Saved entries:
• • • • • • •

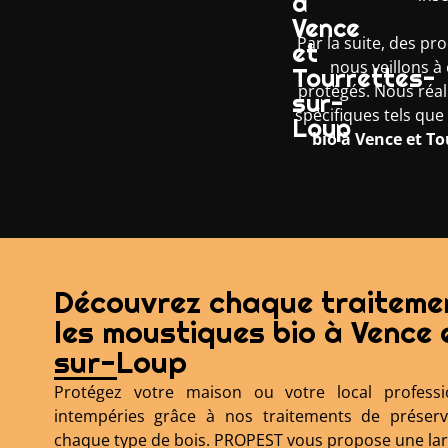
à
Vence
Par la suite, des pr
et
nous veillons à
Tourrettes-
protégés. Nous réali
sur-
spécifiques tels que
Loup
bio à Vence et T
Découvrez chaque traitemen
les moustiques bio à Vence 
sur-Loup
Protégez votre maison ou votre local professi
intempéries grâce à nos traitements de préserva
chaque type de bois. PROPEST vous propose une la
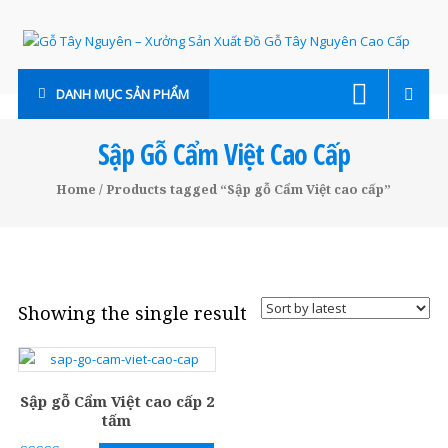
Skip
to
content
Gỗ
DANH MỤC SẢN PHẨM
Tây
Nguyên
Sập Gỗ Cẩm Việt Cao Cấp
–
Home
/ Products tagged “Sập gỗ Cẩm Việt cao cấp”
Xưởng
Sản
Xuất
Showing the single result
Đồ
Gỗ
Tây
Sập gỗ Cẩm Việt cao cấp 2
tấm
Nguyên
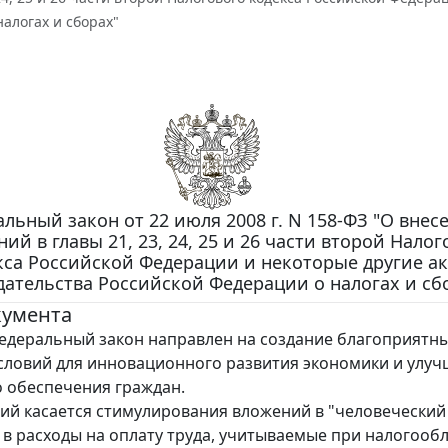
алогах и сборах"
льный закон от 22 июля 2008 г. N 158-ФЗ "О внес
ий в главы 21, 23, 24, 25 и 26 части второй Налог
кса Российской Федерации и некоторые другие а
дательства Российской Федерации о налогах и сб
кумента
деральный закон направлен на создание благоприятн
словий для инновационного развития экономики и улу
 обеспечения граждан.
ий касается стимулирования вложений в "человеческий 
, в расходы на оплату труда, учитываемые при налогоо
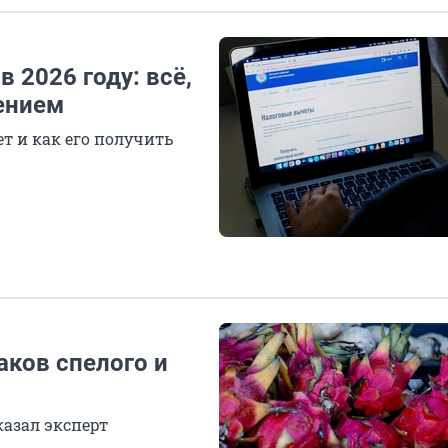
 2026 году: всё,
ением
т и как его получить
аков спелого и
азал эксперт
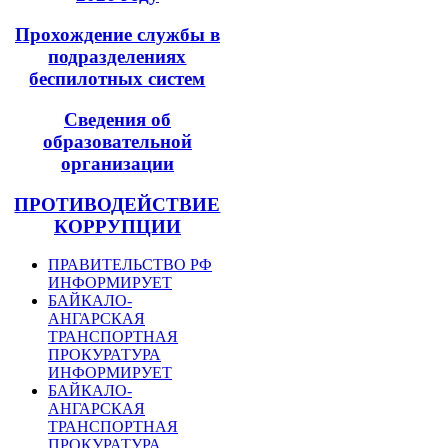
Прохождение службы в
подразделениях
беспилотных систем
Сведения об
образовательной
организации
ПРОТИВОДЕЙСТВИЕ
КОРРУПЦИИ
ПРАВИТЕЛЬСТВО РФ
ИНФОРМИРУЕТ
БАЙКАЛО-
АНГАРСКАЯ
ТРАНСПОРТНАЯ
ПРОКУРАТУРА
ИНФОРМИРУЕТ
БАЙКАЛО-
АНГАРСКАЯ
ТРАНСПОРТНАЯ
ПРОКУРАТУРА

• • • • • • •

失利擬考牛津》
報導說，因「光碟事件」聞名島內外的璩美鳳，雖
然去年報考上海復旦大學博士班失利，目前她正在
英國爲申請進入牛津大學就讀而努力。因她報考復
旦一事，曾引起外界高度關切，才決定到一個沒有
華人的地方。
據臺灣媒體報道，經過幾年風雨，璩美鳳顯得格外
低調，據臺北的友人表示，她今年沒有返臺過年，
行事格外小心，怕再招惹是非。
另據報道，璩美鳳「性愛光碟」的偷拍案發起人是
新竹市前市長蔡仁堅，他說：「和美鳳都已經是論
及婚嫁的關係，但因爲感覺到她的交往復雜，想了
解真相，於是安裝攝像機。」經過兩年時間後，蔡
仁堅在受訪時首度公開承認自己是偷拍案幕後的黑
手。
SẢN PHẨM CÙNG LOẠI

• • • • • • •

Transcribe the records above exactly, beginning at the line that contains "行事格外小心，怕再招惹是非。" and ending with the line that contains "SẢN PHẨM CÙNG LOẠI", both included, and nothing else.

行事格外小心，怕再招惹是非。
另據報道，璩美鳳「性愛光碟」的偷拍案發起人是
新竹市前市長蔡仁堅，他說：「和美鳳都已經是論
及婚嫁的關係，但因爲感覺到她的交往復雜，想了
解真相，於是安裝攝像機。」經過兩年時間後，蔡
仁堅在受訪時首度公開承認自己是偷拍案幕後的黑
手。
SẢN PHẨM CÙNG LOẠI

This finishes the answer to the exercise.